Traitement de la toxoplasmose oculaire

  • Il s’agit d’une infection généralement autolimitée qui ne nécessite pas de traitement chez un patient immunocompétent présentant une maladie légère de la rétine périphérique. Cependant, des cas de toxoplasmose aiguë disséminée sévère (incluant une choriorétinite) chez des patients immunocompétents, nécessitant un traitement, ont été rapportés en raison de nouvelles souches virulentes de Toxoplasma gondii.
  • Le traitement vise à réduire le risque de déficience visuelle permanente (en réduisant la taille de la cicatrice rétinochoroïdienne), le risque de récidive et la gravité et la durée des symptômes aigus. Cependant, il existe un manque de preuves concernant l’efficacité des antibiotiques.Le traitement traditionnel à court terme des lésions de rétinochoroïdite toxoplasmique active ne prévient pas les récidives ultérieures.
  • Les décisions concernant le traitement doivent être prises par un ophtalmologiste connaissant bien la maladie.
  • Les patients envisagés pour le traitement sont les patients immunodéprimés, les femmes enceintes et les patients qui présentent des lésions jugées en position clé sur la rétine ou ayant atteint une certaine taille.
  • Durant la grossesse, le traitement par la spiramycine réduit la transmission verticale et doit être commencé immédiatement lors du diagnostic d’une infection maternelle récemment acquise.
  • Le traitement comprendra des gouttes de stéroïdes topiques, des antibiotiques, des corticostéroïdes systémiques d’appoint chez les patients immunocompétents et des agents cycloplégiques topiques s’il existe une inflammation concomitante de la chambre antérieure.
  • L’antibiothérapie implique généralement une combinaison de médicaments sur plusieurs semaines. Les exemples sont la pyriméthamine avec la sulfadiazine, ou le triméthoprime-sulfaméthoxazole (Bactrim®) avec ou sans clindamycine d’appoint, ou la pyriméthamine et l’azithromycine. D’autres médicaments utilisés sont l’atovaquone ou l’injection intravitréenne de clindamycine.
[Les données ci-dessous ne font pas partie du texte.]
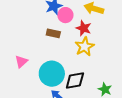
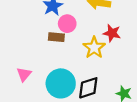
pink circle: (65, 15) -> (67, 24), moved
red star: (84, 28) -> (112, 33), moved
L’acide folinique permet de réduire la toxicité de la pyriméthamine sur la moelle osseuse.
  • La chirurgie impliquant la cryothérapie, la photocoagulation ou une vitrectomie peut très occasionnellement être envisagée.
  • Les récidives peuvent être réduites avec le triméthoprime-sulfaméthoxazole intermittent à long terme.
  • Les patients immunodéprimés peuvent nécessiter un traitement d’entretien.
  • Un traitement prophylactique peut être administré aux patients immunodéprimés ou aux patients opérés de la cataracte en périopératoire.

Complications

  • La réponse inflammatoire peut se déverser dans le vitré et la chambre antérieure donnant ainsi lieu à une uvéite antérieure aiguë.
  • L’œdème maculaire et la néovascularisation choroïdienne sont des complications possibles ; il peut y avoir un rôle pour les traiter en utilisant des facteurs de croissance endothéliaux anti-vasculaires.
  • Une mauvaise vision d’un œil pendant l’enfance peut provoquer une amblyopie.

Prégnostic

La maladie associée à une infection virale congénitale a tendance à s’améliorer dans la petite enfance mais la toxoplasmose asymptomatique peut progresser. La rétine cicatrise une fois qu’une lésion s’est produite. Le pronostic dépend donc largement de la taille de la lésion résiduelle et de sa localisation. Les petites lésions périphériques sont totalement asymptomatiques (il n’est pas rare de les découvrir fortuitement en examinant le patient pour un autre problème). Cependant, des lésions placées au centre ou de grande taille laisseront le patient avec un défaut visuel résiduel.

Néanmoins, une enquête britannique sur les enfants atteints de rétinochoroïdite toxoplasmique a révélé que, dans l’ensemble, le pronostic visuel était bon.